Monday, Oct. 08, 1956

Dear TIME-Reader:

IN Beirut not long ago, John Scott of the publisher's office asked Lebanon's President Camille Chamoun what were the prerequisites for Arab-Israeli peace. The President frowned and said that Soviet Foreign Minister Dmitry Shepilov had somewhat absently asked the same question that very morning before he began to talk of trade in dried fruits. Sometimes he wondered, Chamoun added with a touch of bitterness, if the East or West really wanted stability in the Middle East. Later, at Amritsar in the Punjab, Scott faced an audience of bearded Sikhs and smooth-jowled Indian businessmen who bombarded him with questions about U.S. foreign policy, morals and politics. And soon afterwards, a Calcutta editor challenged him to defend discrimination in the U.S., demanding: "Would you be comfortable sitting down to dinner with a black Indian--not a brown Indian like myself, but a really black one?"

Most of his life John Scott has been a sort of intellectual Johnny Appleseed, gathering seeds of discussion and understanding in one place, planting them in another.

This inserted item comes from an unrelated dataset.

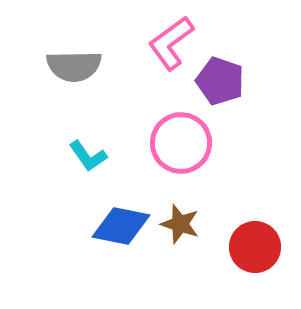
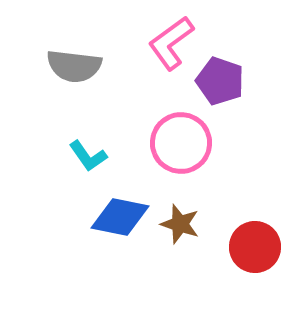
gray semicircle: rotated 8 degrees clockwise
blue diamond: moved 1 px left, 9 px up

In 1931 he left the University of Wisconsin to study Russian Communism firsthand. Since, he has been a newsman in Moscow, Tokyo and other world capitals, a war correspondent, our first postwar Berlin bureau chief and a writer in New York, before joining my staff as a lecturer. The harvest of these years has been four books: the first, Behind the Urals, was published in 1942, and the fourth,

Political Warfare, came out in 1955.

Still an incessant traveler, Scott spends four months a year abroad, talking to political, military, educational and religious leaders and just plain men in the streets of such places as Tegucigalpa, Vienna, Algiers, Kandy and Vizagapatnam. Last year he toured Latin America ; now he is just returned from 100 days in the Middle East and India. His purpose is to see, hear and feel the sights, sounds and attitudes of lands currently in the news, the better to sound-track TIME'S unique journalism for discussion groups and organizational meetings in the U.S.

During much of fall, winter and spring, Scott is TIME'S delegate-at-large to conventions and regular meetings of many of the thousands of organizations and associations that have, over the years, stemmed from that early American precedent -- the New England town meeting. We have long had a particular interest in these groups, which millions of men and women have joined voluntarily for fraternal companionship, to effect some form of civic betterment or for simple self-improvement. Through John Scott, we have a sense of participation and membership, while we contribute what we are best qualified to give: information and food for thought, collected by a gourmet around the world.